Once the sites in the several markets Village Media is in mature, they will do what traditional newspapers once did in small and mid-size markets; really bring together a community.

Simply put, Village Media doesn’t believe in print — the business model of it that is. “We think that the more people we can reach then the more impact we can make on a local community … The more localized audience we can reach in the most effective way, then the more value we can bring to local businesses as advertisers.”

When asked about those who can’t get online, Elgie says access to the internet is a “non-issue.” “What we statistically know is that we reach more people in our markets than will ever subscribe to a local daily newspaper,” Elgie says. “I’m a big believer that digital reaches way more people than print can.”

Despite being at the height of the digital age and with access to information supposedly at our fingertips, a 2016 Statistics Canada report shows the number of Canadians who follow the news on a daily basis has dropped from 68% in 2003 to 60% in 2013.

The industry is quickly changing and becoming more precarious. Layoffs and buyouts are taking place at unprecedented rates. With a changing industry comes changing business models, and the future relies on innovation.

The Changing Business of Journalism and its Implications for Democracy, a report by Reuters Institute, finds the future of journalism in this digital age is smaller organizations. “They will have to take more entrepreneurial approaches to creating the financial resources available for their operations and be more innovative in terms of the news products and services they provide,” reads the report.

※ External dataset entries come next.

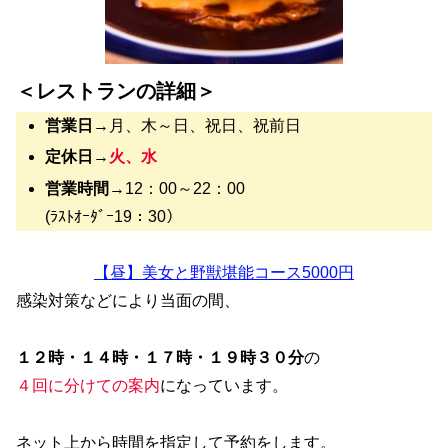
＜レストランの詳細＞
営業日
→月、木～日、祝日、祝前日
定休日
→
火、水
営業時間
→12：00～22：00
(ﾗｽﾄｵｰﾀﾞｰ19：30）
【昼】美女と野獣堪能コース5000円
感染対策などにより当面の間、
１２時・１４時・１７時・１９時３０分
の
４回に分けての案内
になっています。
ネット上から時間を指定して予約をします。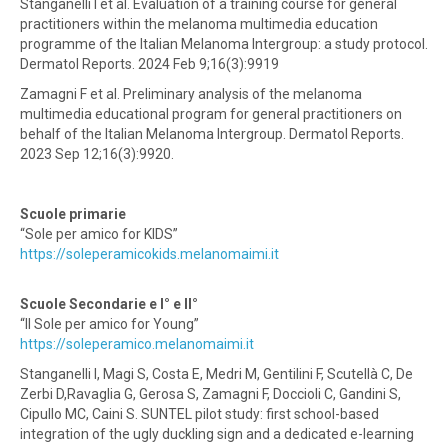
Stanganelli I et al. Evaluation of a training course for general
practitioners within the melanoma multimedia education
programme of the Italian Melanoma Intergroup: a study protocol.
Dermatol Reports. 2024 Feb 9;16(3):9919
Zamagni F et al. Preliminary analysis of the melanoma
multimedia educational program for general practitioners on
behalf of the Italian Melanoma Intergroup. Dermatol Reports.
2023 Sep 12;16(3):9920.
Scuole primarie
“Sole per amico for KIDS”
https://soleperamicokids.melanomaimi.it
Scuole Secondarie e I° e II°
“Il Sole per amico for Young”
https://soleperamico.melanomaimi.it
Stanganelli I, Magi S, Costa E, Medri M, Gentilini F, Scutellà C, De
Zerbi D,Ravaglia G, Gerosa S, Zamagni F, Doccioli C, Gandini S,
Cipullo MC, Caini S. SUNTEL pilot study: first school-based
integration of the ugly duckling sign and a dedicated e-learning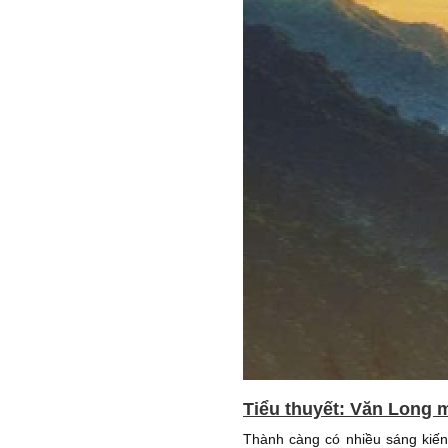
Tiểu thuyết: Văn Long m
Thành càng có nhiều sáng kiến 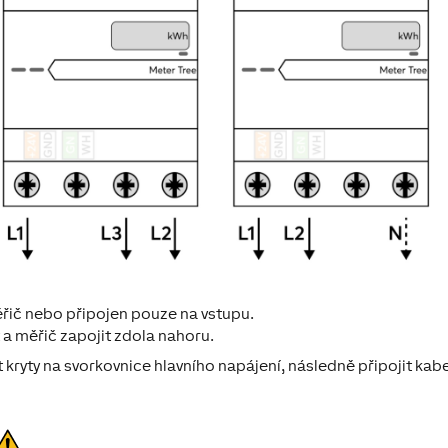
ěřič nebo připojen pouze na vstupu.
 a měřič zapojit zdola nahoru.
t kryty na svorkovnice hlavního napájení, následně připojit kab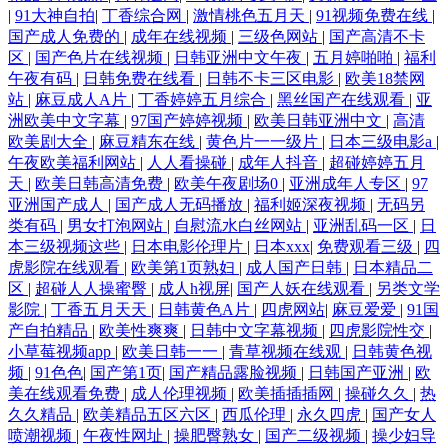
|
91大神自拍
|
丁香综合网
|
激情桃色五月天
|
91视频免费在线
|
国产成人免费的
|
成年在线视频
|
三级色网站
|
国产高清不卡
区
|
国产色片在线视频
|
日韩亚洲中文午夜
|
五月婷啪啪
|
福利
午夜有码
|
日韩免费在线看
|
日韩不卡三区电影
|
欧美18禁网
站
|
麻豆成人A片
|
丁香婷婷五月综合
|
黑丝国产在线观看
|
亚
洲欧美中文字幕
|
97国产婷婷视频
|
欧美日韩亚洲中文
|
高清
欧美剧大全
|
麻豆精东在线
|
黄色片一一级片
|
日本三级电影a
|
午夜欧美福利网站
|
人人看操碰
|
成年人抖音
|
超碰婷婷五月
天
|
欧美日韩高清免费
|
欧美午夜剧场0
|
亚洲成年人专区
|
97
亚洲国产成人
|
国产成人无码播放
|
福利姬深夜视频
|
无码另
类有码
|
男女打泡网站
|
自慰流水白丝网站
|
亚洲乱码一区
|
日
本三级视频这些
|
日本电影伦理片
|
日本xxx
|
免费观看三级
|
四
虎影院在线观看
|
欧美第1页熟妇
|
成人国产日韩
|
日本精品二
区
|
超碰人人操蜜臀
|
成人h视屏
|
国产人妖在线观看
|
另类文学
影院
|
丁香五月天天
|
日韩黄色A片
|
四虎网站
|
麻豆爱爱
|
91国
产自拍精品
|
欧美性爽爽
|
日韩中文字幕视频
|
四虎影院性交
|
小草莓视频app
|
欧美日韩一一
|
青草视频在线观
|
日韩黄色视
频
|
91色色
|
国产第1页
|
国产精品露脸视频
|
日韩国产亚洲
|
欧
美在线观看免费
|
成人伦理视频
|
欧美插插插网
|
操碰久久
|
热
久久精品
|
欧美精品五区六区
|
西瓜伦理
|
永久四虎
|
国产女人
喷潮视频
|
午夜性网址
|
操肥臀熟女
|
国产二级视频
|
操少妇导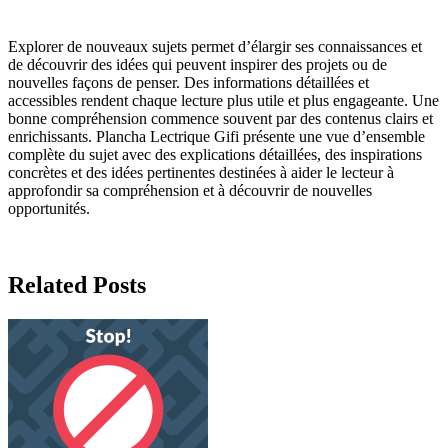
Explorer de nouveaux sujets permet d’élargir ses connaissances et
de découvrir des idées qui peuvent inspirer des projets ou de
nouvelles façons de penser. Des informations détaillées et
accessibles rendent chaque lecture plus utile et plus engageante. Une
bonne compréhension commence souvent par des contenus clairs et
enrichissants. Plancha Lectrique Gifi présente une vue d’ensemble
complète du sujet avec des explications détaillées, des inspirations
concrètes et des idées pertinentes destinées à aider le lecteur à
approfondir sa compréhension et à découvrir de nouvelles
opportunités.
Related Posts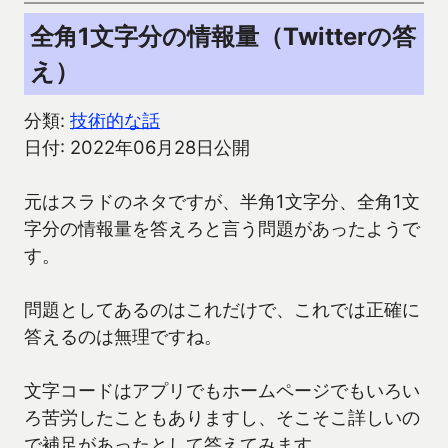
全角1文字分の情報量（Twitterの答
え）
分類:
技術的な話
日付: 2022年06月28日公開
元はスラドのネタですが、半角1文字分、全角1文
字分の情報量を答えろと言う問題があったようで
す。
問題としてあるのはこれだけで、これでは正確に
答えるのは無理ですね。
文字コードはアプリでもホームページでもいろい
ろ苦労したこともありますし、そこそこ詳しいの
で補足があったとして答えてみます。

David Skok caught onto that trend when he founded The Logic in 2018; a startup attempting to tackle the industry’s problems in the face of technological disruption. The Logic is seeking to cover stories about institutions and people creating “transformational change.” Existing behind a paywall, the publication believes in a subscription-model, and is an online platform.

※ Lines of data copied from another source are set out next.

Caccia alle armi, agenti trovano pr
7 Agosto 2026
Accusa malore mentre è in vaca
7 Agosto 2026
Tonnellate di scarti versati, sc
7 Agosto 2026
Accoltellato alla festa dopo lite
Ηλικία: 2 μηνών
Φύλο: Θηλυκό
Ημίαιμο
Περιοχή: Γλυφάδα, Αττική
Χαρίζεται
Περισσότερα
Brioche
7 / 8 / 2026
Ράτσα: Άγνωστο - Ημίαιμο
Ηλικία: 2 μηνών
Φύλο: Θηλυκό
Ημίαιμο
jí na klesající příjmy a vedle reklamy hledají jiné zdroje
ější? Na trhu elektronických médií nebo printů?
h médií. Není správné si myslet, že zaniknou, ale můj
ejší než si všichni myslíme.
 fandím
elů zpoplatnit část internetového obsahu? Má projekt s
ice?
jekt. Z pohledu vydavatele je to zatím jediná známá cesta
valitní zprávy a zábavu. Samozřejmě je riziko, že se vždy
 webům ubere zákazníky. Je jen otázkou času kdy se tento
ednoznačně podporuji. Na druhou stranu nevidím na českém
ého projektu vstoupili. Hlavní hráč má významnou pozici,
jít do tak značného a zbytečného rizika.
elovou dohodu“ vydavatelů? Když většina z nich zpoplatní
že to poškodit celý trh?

Elgie and Skok are two of many Canadian business pioneers seeking to find the solution to journalism’s problems. Others include The Tyee, The Discourse, and more. Last year, The Shattered Mirror report found that 1,000 journalism jobs were lost in Canada. Online publications are considered more profitable because they, “allow people to converse, collaborate and clash with one another, they profit from these activities.” Publications have caught on, and in an effort to save their company, they either let go of jobs, print, or most commonly, both.

According to the Local News Research Project, since 2008, 262 local news outlets have closed in Canada, with 190 communities affected by an outlet closing. Village Media seeks to fill these gaps.

Source: https://localnewsmap.geolive.ca/

In January, the internet exploded with rage and concern when over 200 Buzzfeed employees were fired in a single day. A few months before that, Postmedia announced that 11 of its print publications would publish one less day a week. In 2016, Quebec’s La Presse introduced La Press+ tablet, shuttering print publications entirely in 2018. Macleans was once Canada’s sole newsweekly magazine, but in 2016 it, too, shifted most of its production online, reducing print to once-a-month.

Online is seemingly the only solution to growing problems facing the industry. A report by The Discourse, a digital news media company, found that “the majority of outlets launching in local news markets are independent and digital.”

But what about the people who haven’t caught up yet? Democracy relies on an informed citizenry. In a democracy like Canada, access to information and expression is a right, not a privilege. Yet, from a silent minority, it remains a a privilege.